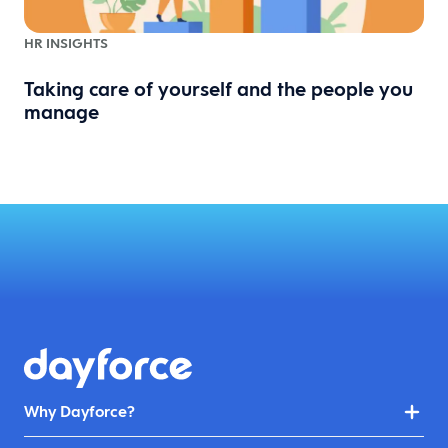
HR INSIGHTS
Taking care of yourself and the people you
manage
Why Dayforce?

---

▸ **What is needed**:
Pictures stay out of the answer; the rest of the listing above is returned exactly.

▸ **Exercise result**:
HR INSIGHTS
Taking care of yourself and the people you
manage
Why Dayforce?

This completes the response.